Jazilul Fawaid: Empat pilar MPR itu bukan pemahaman masalah, tapi praktik sehari-hari

Home / MPR RI / Jazilul Fawaid: Empat pilar MPR itu bukan pemahaman masalah, tapi praktik sehari-hari

TRIBUNNEWS.COM, Wakil Presiden Ramungan-MPR Jazilul Fawaid mengatakan pemahamannya tentang empat pilar MPR di pondok pesantren sudah mengakar. Namun, mahasiswa perlu diingatkan bahwa empat pilar MPR bukanlah pemahaman, melainkan praktik sehari-hari. Siswa hendaknya mempraktikkan nilai-nilai keempat pilar ini dalam kehidupan sehari-hari.

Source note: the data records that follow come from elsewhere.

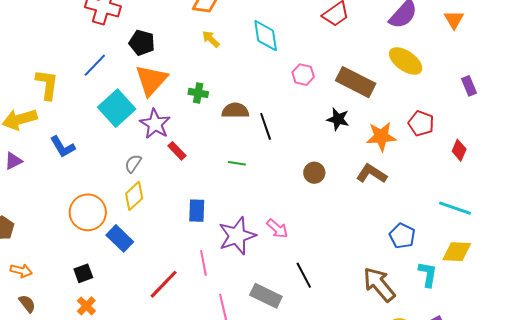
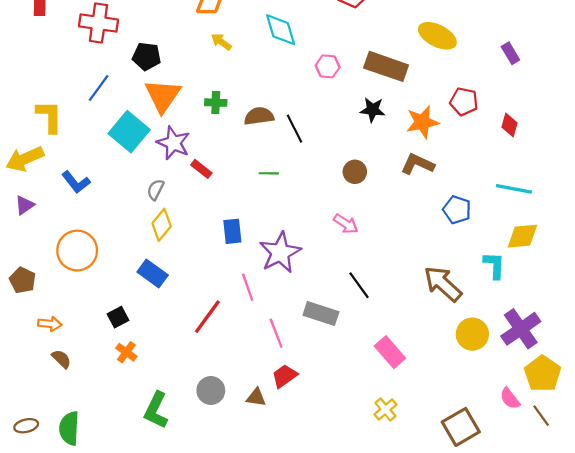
orange circle: (88, 212) -> (77, 251), moved
pink arrow: (277, 229) -> (346, 224), moved
blue pentagon: (402, 236) -> (457, 210), moved

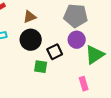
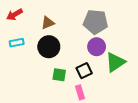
black square: (55, 52) -> (84, 71), moved
pink rectangle: (84, 84) -> (80, 92), moved

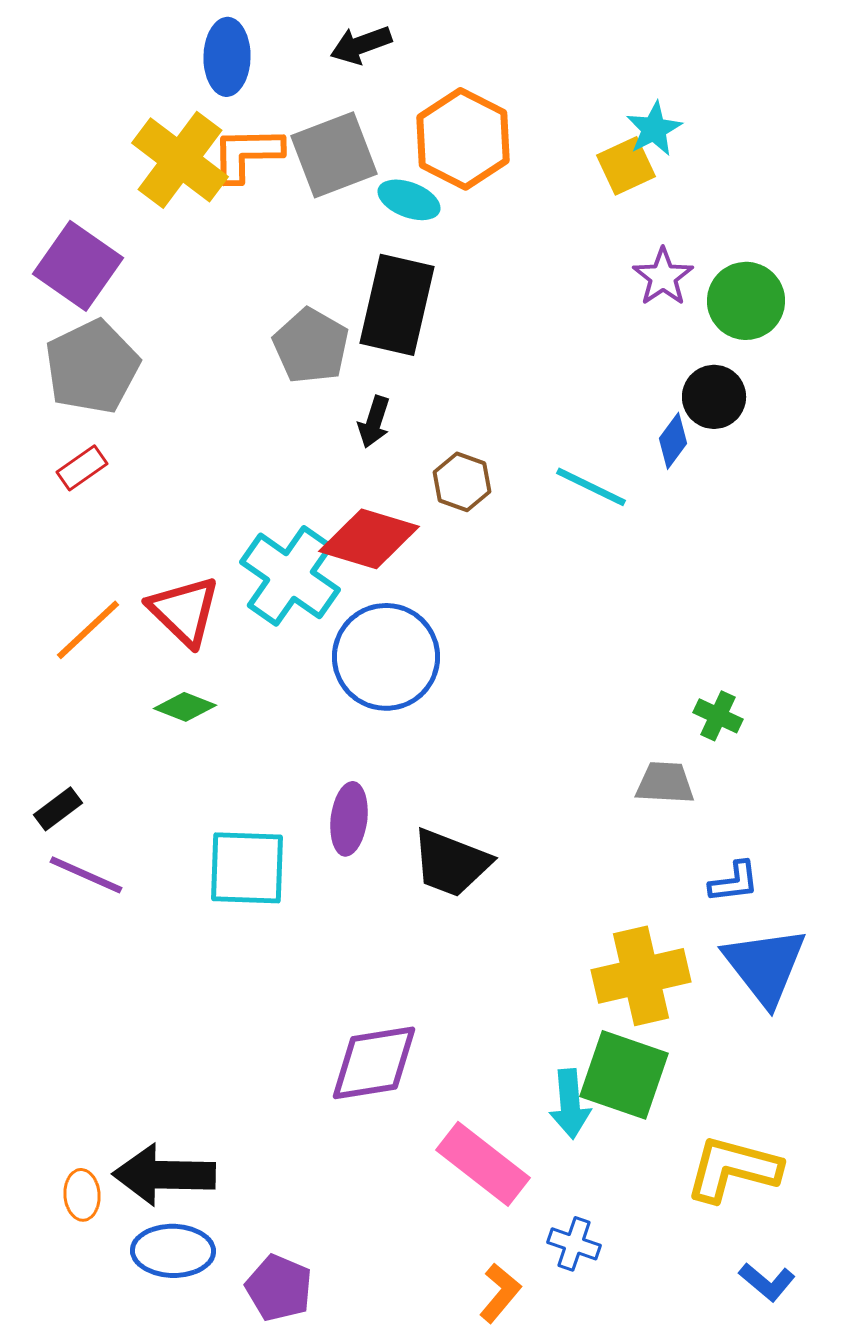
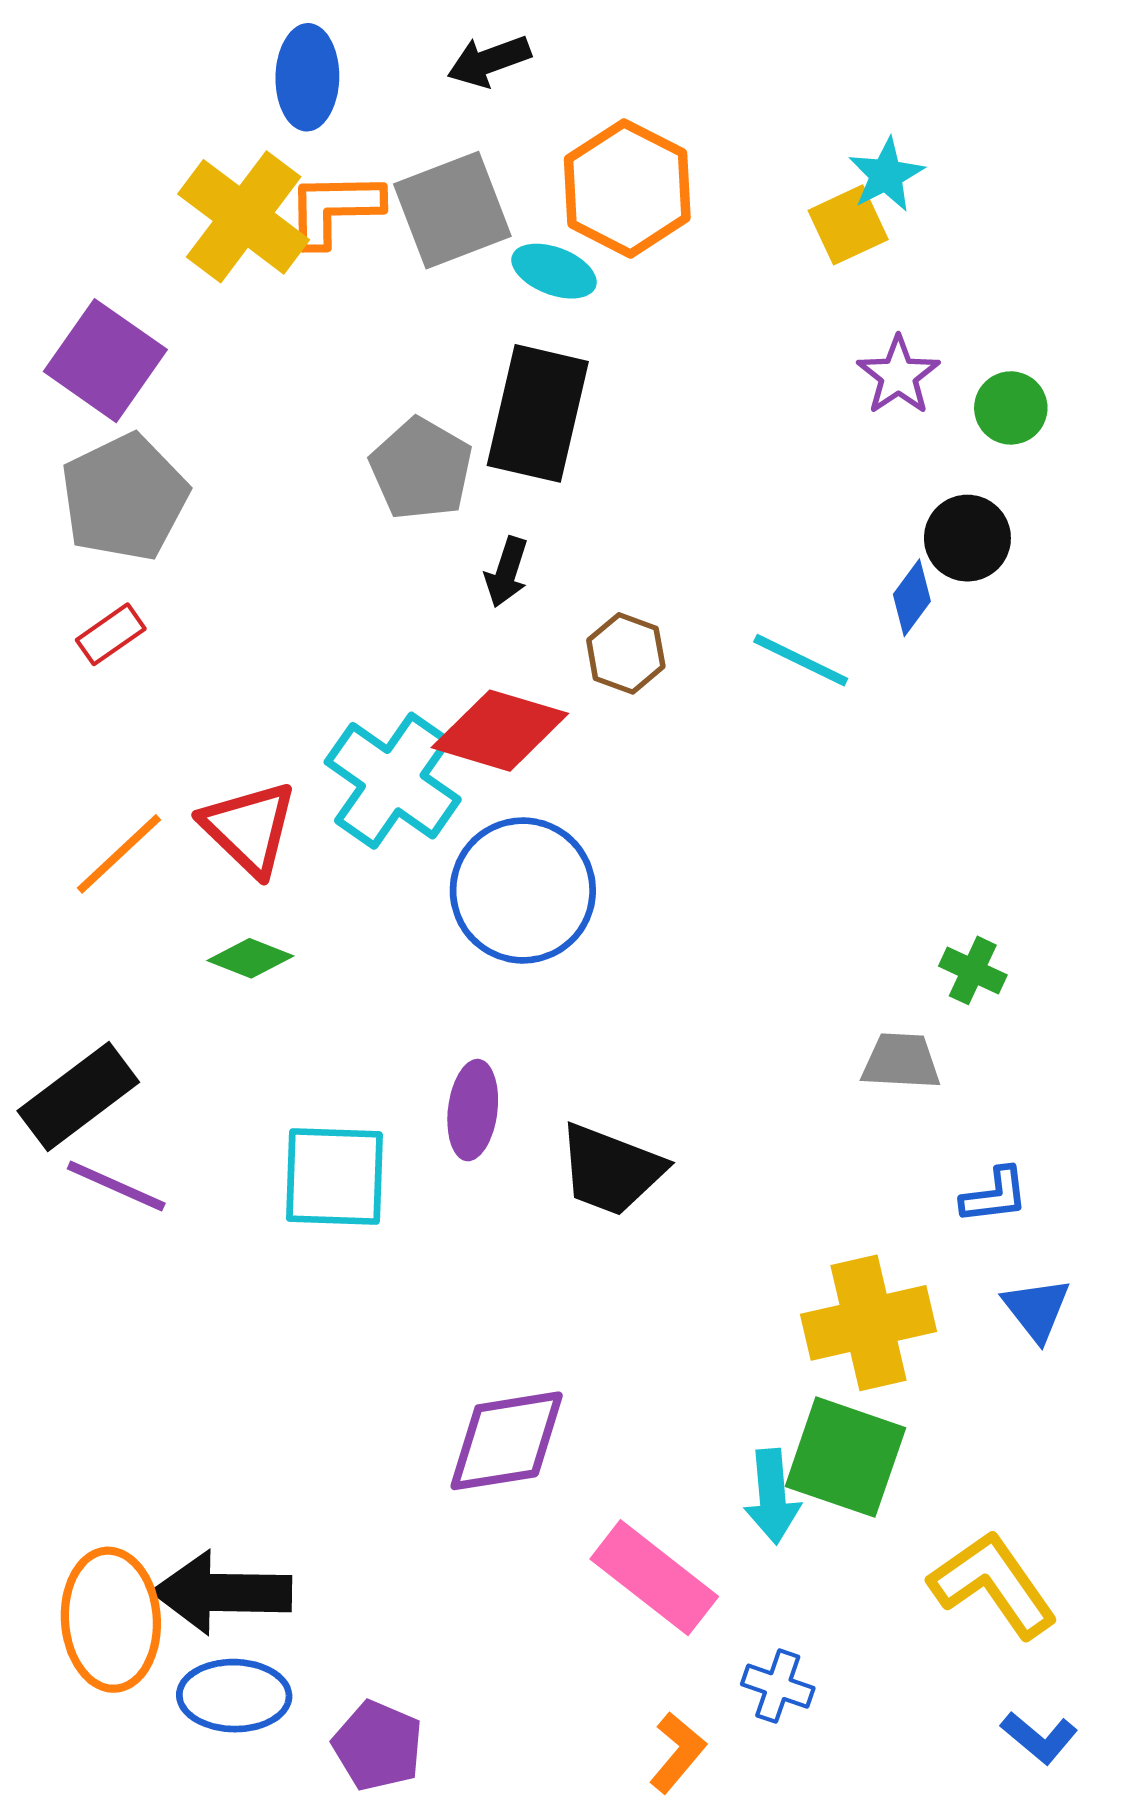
green circle: (746, 301) -> (1011, 408), size x0.7
black rectangle: (58, 809) -> (78, 1097), size x1.8
blue triangle: (765, 966) -> (1037, 1309), size x0.6
yellow L-shape: (733, 1169) -> (993, 1584), turned 40
orange ellipse: (82, 1195) -> (111, 1620), size x2.0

“Bagi Nahdlatul Ulama (NU) dan santri, empat pilar MPR sudah final, tidak diragukan lagi. Kiai dan santri NU telah berjasa dalam perjuangan kemerdekaan.” Ujarnya tentang Indonesia. Gus Jazil, Jazilul Fawaid memberikan sambutan pada Temu Alim Ulama dan Temu Pimpinan Nasional yang diadakan di Pondok Pesantren Raudhatut Tullab di Ramonggan, Jawa Timur pada Sabtu (26/9/2020). -Gus Jazil menjelaskan alasan keempatnya ini Pilar MPR NU adalah yang tertinggi. ”Pendiri NU KH Hasyim Asy’ari adalah landasan nasionalisme Indonesia. Karya KH Hasyim Asy’ari membuktikan hal tersebut. Sebagai organisasi yang didirikan oleh NU, tentu dia menjelaskan bahwa pandangan warganya tidak bertentangan dengan kebangsaan dan agama. Agama dan negara saling menguatkan. Ini yang menurut NU, jelasnya. Tidak ada kontradiksi. Inilah mengapa disebut otoritas. Ia menambahkan: “Jangan sampai keempat pis ini dianggap sebagai penutup benih terakhir yang tidak akan disosialisasikan. Nanti petani akan merasa diabaikan. Jadi proporsional,” ucapnya. -Pada dasarnya, lanjut Gus Jazil, pemahaman tentang empat pilar MPR berakar pada pesantren. Namun, mahasiswa harus diingatkan kembali tentang empat pilar MPR. “Karena empat pilar MPR tidak hanya terkait pemahaman, tetapi juga terkait dengan pengamalan empat pilar sehari-hari. Oleh karena itu santri juga mengamalkan nilai-nilai empat pilar yang ada di pondok pesantren,” ujarnya. -Gus Jazil melanjutkan NU adalah organisasi yang menumbuhkan jiwa nasionalisme dan patriotisme.Namun, peran Perserikatan Bangsa-Bangsa di dalam negeri tidak terlalu besar. Dari fakta tersebut terlihat bahwa tidak banyak pejabat Perserikatan Bangsa-Bangsa yang menjabat sebagai gubernur, gubernur, bupati, dan walikota. Pemimpin. “Misalnya, di Ramongen, pejabat PBB tidak pernah dipimpin sejak reformasi. Ia mengatakan bahwa ini berarti para pejabat PBB tidak memiliki keraguan tentang nasionalisme dan patriotisme, tetapi “perlu memiliki kesempatan untuk mewujudkan visinya dalam praktik kepemimpinan sebagai bupati, gubernur, atau jabatan lainnya.” (*)

Leave a Reply

Your email address will not be published.